Scalability of Bayesian Network Structure Elicitation with Large Language Models: a Novel Methodology and Comparative Analysis
Nikolay Babakov, Ehud Reiter, Alberto Bugarin
TL;DR
This work addresses the problem of eliciting Bayesian Network structures without data by leveraging multiple Large Language Models (LLMs) in a Delphi-style, expert-aggregation framework. The authors introduce a novel method where an initial facilitator generates diverse LLM expert profiles, each expert independently reasons about possible causal edges, and final structure is formed by majority voting, with cycle-resolution prompts to handle conflicts. The method is evaluated against a baseline Harness approach across BNs of varying sizes, with a data-contamination test to assess whether LLMs have seen target BN structures during training; results show improvements over the baseline for at least one LLM (GPT-3.5) but reveal substantial scalability challenges as BN size grows and some BNs are unsuitable due to ambiguity or contamination.
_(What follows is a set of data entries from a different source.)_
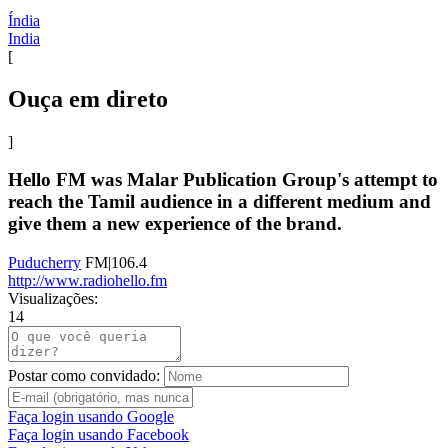
Índia
India
[
Ouça em direto
]
Hello FM was Malar Publication Group's attempt to
reach the Tamil audience in a different medium and
give them a new experience of the brand.
Puducherry
FM|106.4
http://www.radiohello.fm
Visualizações:
14
Postar como convidado:
Faça login usando Google
Faça login usando Facebook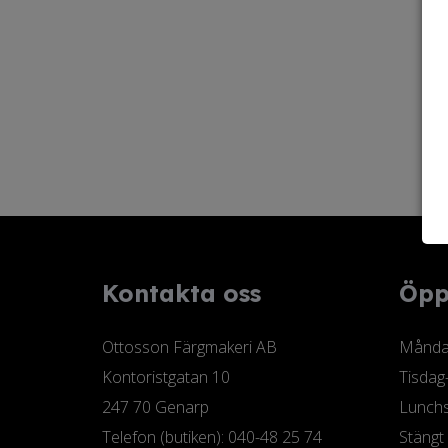
Kontakta oss
Öpp
Ottosson Färgmakeri AB
Måndag
Kontoristgatan 10
Tisdag
247 70 Genarp
Lunchs
Telefon (butiken): 040-48 25 74
Stängt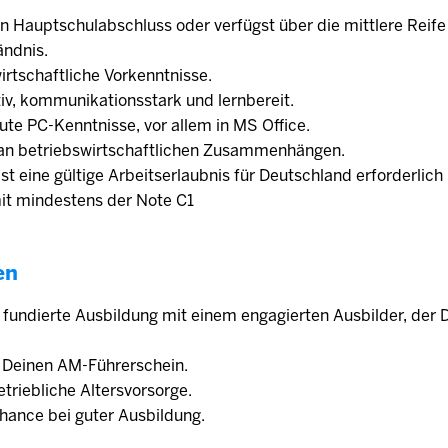
n Hauptschulabschluss oder verfügst über die mittlere Reife
ändnis.
irtschaftliche Vorkenntnisse.
ativ, kommunikationsstark und lernbereit.
ute PC-Kenntnisse, vor allem in MS Office.
 an betriebswirtschaftlichen Zusammenhängen.
 ist eine gültige Arbeitserlaubnis für Deutschland erforderlic
mit mindestens der Note C1
en
e fundierte Ausbildung mit einem engagierten Aus­bilder, der 
r Deinen AM-Führerschein.
trieb­liche Alters­vorsorge.
ance bei guter Ausbildung.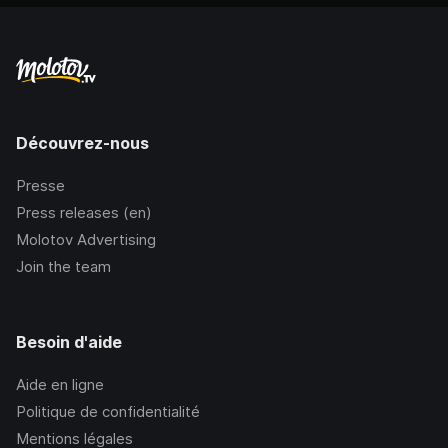
Découvrez-nous
Presse
Press releases (en)
Molotov Advertising
Join the team
Besoin d'aide
Aide en ligne
Politique de confidentialité
Mentions légales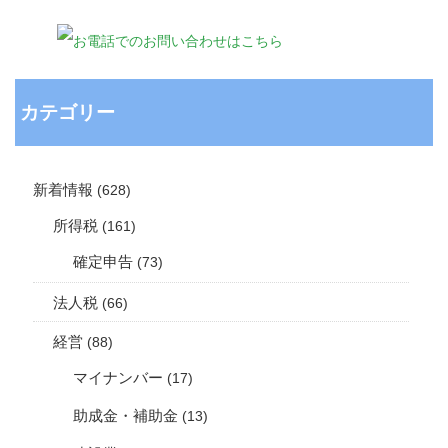
カテゴリー
新着情報
(628)
所得税
(161)
確定申告
(73)
法人税
(66)
経営
(88)
マイナンバー
(17)
助成金・補助金
(13)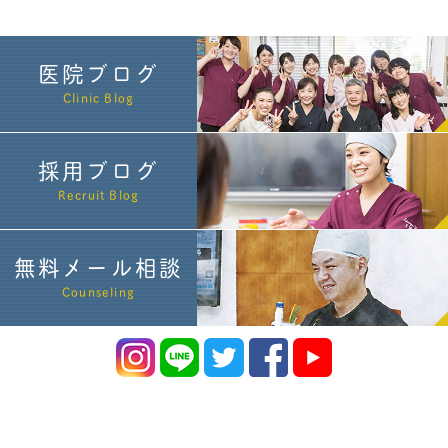
医院ブログ
Clinic Blog
採用ブログ
Recruit Blog
無料メール相談
Counseling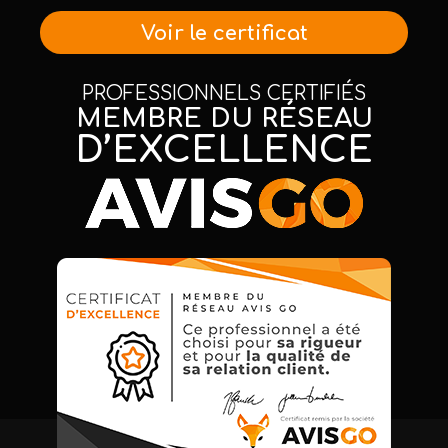
Voir le certificat
PROFESSIONNELS CERTIFIÉS
MEMBRE DU RÉSEAU
D’EXCELLENCE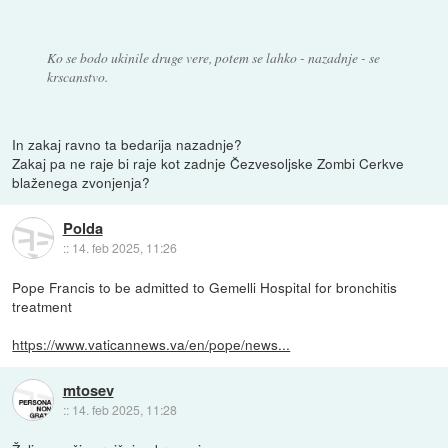
Ko se bodo ukinile druge vere, potem se lahko - nazadnje - se
krscanstvo.
In zakaj ravno ta bedarija nazadnje?
Zakaj pa ne raje bi raje kot zadnje Čezvesoljske Zombi Cerkve
blaženega zvonjenja?
Polda
::
14. feb 2025, 11:26
Pope Francis to be admitted to Gemelli Hospital for bronchitis
treatment
https://www.vaticannews.va/en/pope/news...
mtosev
::
14. feb 2025, 11:28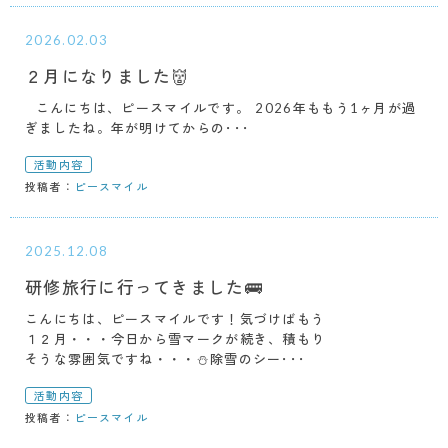
2026.02.03
２月になりました👹
こんにちは、ピースマイルです。 2026年ももう1ヶ月が過
ぎましたね。年が明けてからの･･･
活動内容
投稿者：
ピースマイル
2025.12.08
研修旅行に行ってきました🚌
こんにちは、ピースマイルです！気づけばもう
１２月・・・今日から雪マークが続き、積もり
そうな雰囲気ですね・・・⛄除雪のシー･･･
活動内容
投稿者：
ピースマイル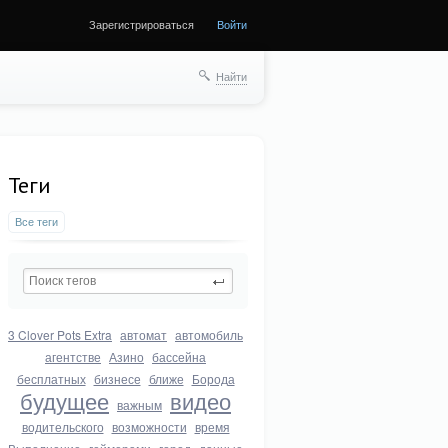
Зарегистрироваться
Войти
Найти
Теги
Все теги
3 Clover Pots Extra
автомат
автомобиль
агентстве
Азино
бассейна
бесплатных
бизнесе
ближе
Борода
будущее
видео
важным
водительского
возможности
время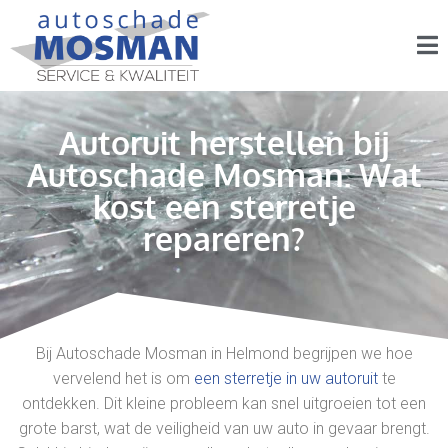
Autoruit herstellen bij
Autoschade Mosman: Wat
kost een sterretje
repareren?
Bij Autoschade Mosman in Helmond begrijpen we hoe
vervelend het is om
een sterretje in uw autoruit
te
ontdekken. Dit kleine probleem kan snel uitgroeien tot een
grote barst, wat de veiligheid van uw auto in gevaar brengt.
Overall, the study highlights the potential of LLM-driven BN elicitation while underscoring the need for input disambiguation, contamination checks, and larger-context or domain-specialist-enabled prompting to achieve reliable scalability in structure learning.
Abstract
In this work, we propose a novel method for Bayesian Networks (BNs) structure elicitation that is based on the initialization of several LLMs with different experiences, independently querying them to create a structure of the BN, and further obtaining the final structure by majority voting. We compare the method with one alternative method on various widely and not widely known BNs of different sizes and study the scalability of both methods on them. We also propose an approach to check the contamination of BNs in LLM, which shows that some widely known BNs are inapplicable for testing the LLM usage for BNs structure elicitation. We also show that some BNs may be inapplicable for such experiments because their node names are indistinguishable. The experiments on the other BNs show that our method performs better than the existing method with one of the three studied LLMs; however, the performance of both methods significantly decreases with the increase in BN size.